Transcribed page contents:

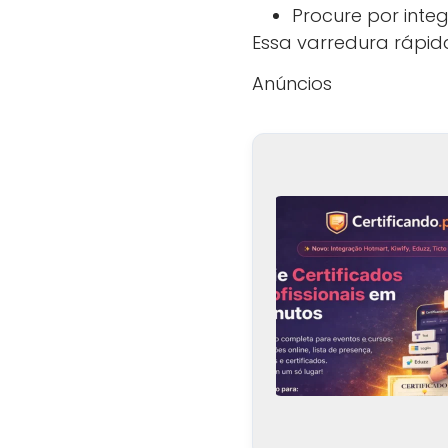
Procure por int
Essa varredura rápid
Anúncios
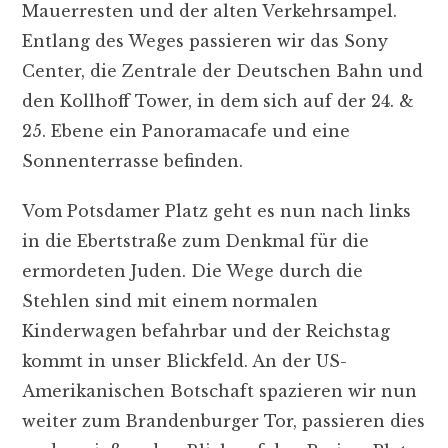
Mauerresten und der alten Verkehrsampel.
Entlang des Weges passieren wir das Sony
Center, die Zentrale der Deutschen Bahn und
den Kollhoff Tower, in dem sich auf der 24. &
25. Ebene ein Panoramacafe und eine
Sonnenterrasse befinden.
Vom Potsdamer Platz geht es nun nach links
in die Ebertstraße zum Denkmal für die
ermordeten Juden. Die Wege durch die
Stehlen sind mit einem normalen
Kinderwagen befahrbar und der Reichstag
kommt in unser Blickfeld. An der US-
Amerikanischen Botschaft spazieren wir nun
weiter zum Brandenburger Tor, passieren dies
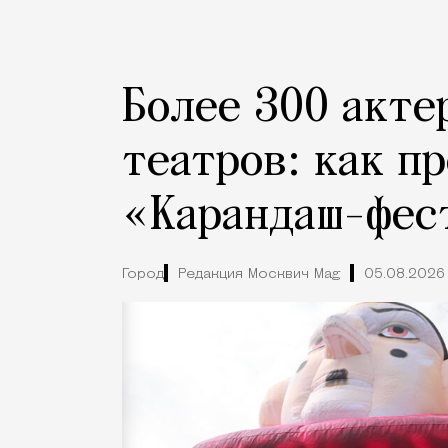
Более 300 акте
театров: как п
«Карандаш-фес
Город
Редакция Москвич Mag
05.08.2026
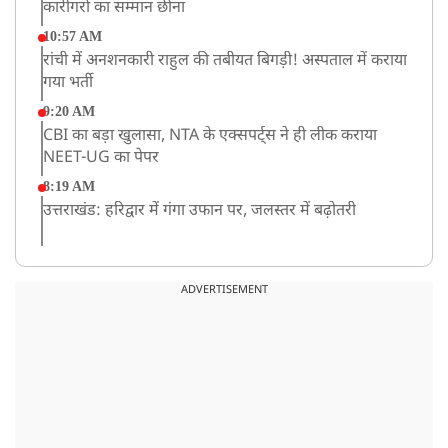
कारीगरों का सम्मान छीना
10:57 AM
रांची में अनशनकारी राहुल की तबीयत बिगड़ी! अस्पताल में कराया
गया भर्ती
9:20 AM
CBI का बड़ा खुलासा, NTA के एक्सपर्ट्स ने ही लीक कराया
NEET-UG का पेपर
8:19 AM
उत्तराखंड: हरिद्वार में गंगा उफान पर, जलस्तर में बढ़ोतरी
8:18 AM
UP: लखनऊ में चलती कार में लगी आग, युवक की जिंदा जलकर
ADVERTISEMENT
मौत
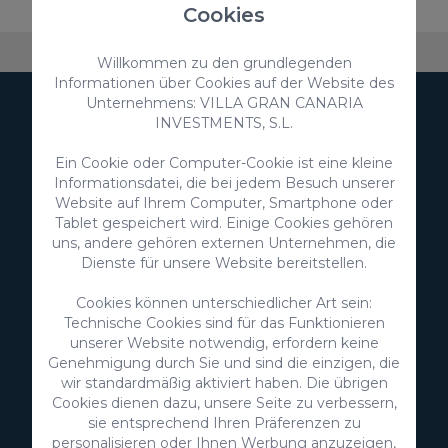
Cookies
Über VillaGranCanaria
Unterkünfte
FAQ
Ko
Willkommen zu den grundlegenden
Informationen über Cookies auf der Website des
Unternehmens: VILLA GRAN CANARIA
Newsletter abonnieren
INVESTMENTS, S.L.
Ein Cookie oder Computer-Cookie ist eine kleine
Informationsdatei, die bei jedem Besuch unserer
Website auf Ihrem Computer, Smartphone oder
Tablet gespeichert wird. Einige Cookies gehören
uns, andere gehören externen Unternehmen, die
Anmelden
Dienste für unsere Website bereitstellen.
Cookies können unterschiedlicher Art sein:
Ich bin damit einverstanden, dass meine
personenbezogenen Daten zum Erhalt von Werbung
Technische Cookies sind für das Funktionieren
von Ihrem Unternehmen verwendet werden.
unserer Website notwendig, erfordern keine
Genehmigung durch Sie und sind die einzigen, die
Ich stimme der Nutzung meiner Daten für die in der
Datenschutzerklärung
genannten Zwecke zu
wir standardmäßig aktiviert haben. Die übrigen
Cookies dienen dazu, unsere Seite zu verbessern,
Weitere Informationen zum Schutz Ihrer
sie entsprechend Ihren Präferenzen zu
personenbezogenen Daten erhalten Sie unter folgendem
personalisieren oder Ihnen Werbung anzuzeigen,
Link:
Grundlegende Informationen zum Datenschutz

[Directions] The answer must be a word-for-word copy of all the entries, containing no pictures.

[Output of the task]
Procure por int
Essa varredura rápid
Anúncios
Mauerresten und der alten Verkehrsampel.
Entlang des Weges passieren wir das Sony
Center, die Zentrale der Deutschen Bahn und
den Kollhoff Tower, in dem sich auf der 24. &
25. Ebene ein Panoramacafe und eine
Sonnenterrasse befinden.
Vom Potsdamer Platz geht es nun nach links
in die Ebertstraße zum Denkmal für die
ermordeten Juden. Die Wege durch die
Stehlen sind mit einem normalen
Kinderwagen befahrbar und der Reichstag
kommt in unser Blickfeld. An der US-
Amerikanischen Botschaft spazieren wir nun
weiter zum Brandenburger Tor, passieren dies
Более 300 акте
театров: как п
«Карандаш-фес
Город
Редакция Москвич Mag
05.08.2026
कारीगरों का सम्मान छीना
10:57 AM
रांची में अनशनकारी राहुल की तबीयत बिगड़ी! अस्पताल में कराया
गया भर्ती
9:20 AM
CBI का बड़ा खुलासा, NTA के एक्सपर्ट्स ने ही लीक कराया
NEET-UG का पेपर
8:19 AM
उत्तराखंड: हरिद्वार में गंगा उफान पर, जलस्तर में बढ़ोतरी
8:18 AM
UP: लखनऊ में चलती कार में लगी आग, युवक की जिंदा जलकर
ADVERTISEMENT
मौत
Cookies
Über VillaGranCanaria
Unterkünfte
FAQ
Ko
Willkommen zu den grundlegenden
Informationen über Cookies auf der Website des
Unternehmens: VILLA GRAN CANARIA
Newsletter abonnieren
INVESTMENTS, S.L.
Ein Cookie oder Computer-Cookie ist eine kleine
Informationsdatei, die bei jedem Besuch unserer
Website auf Ihrem Computer, Smartphone oder
Tablet gespeichert wird. Einige Cookies gehören
uns, andere gehören externen Unternehmen, die
Anmelden
Dienste für unsere Website bereitstellen.
Cookies können unterschiedlicher Art sein:
Ich bin damit einverstanden, dass meine
personenbezogenen Daten zum Erhalt von Werbung
Technische Cookies sind für das Funktionieren
von Ihrem Unternehmen verwendet werden.
unserer Website notwendig, erfordern keine
Genehmigung durch Sie und sind die einzigen, die
Ich stimme der Nutzung meiner Daten für die in der
Datenschutzerklärung
genannten Zwecke zu
wir standardmäßig aktiviert haben. Die übrigen
Cookies dienen dazu, unsere Seite zu verbessern,
Weitere Informationen zum Schutz Ihrer
sie entsprechend Ihren Präferenzen zu
personenbezogenen Daten erhalten Sie unter folgendem
personalisieren oder Ihnen Werbung anzuzeigen,
Link:
Grundlegende Informationen zum Datenschutz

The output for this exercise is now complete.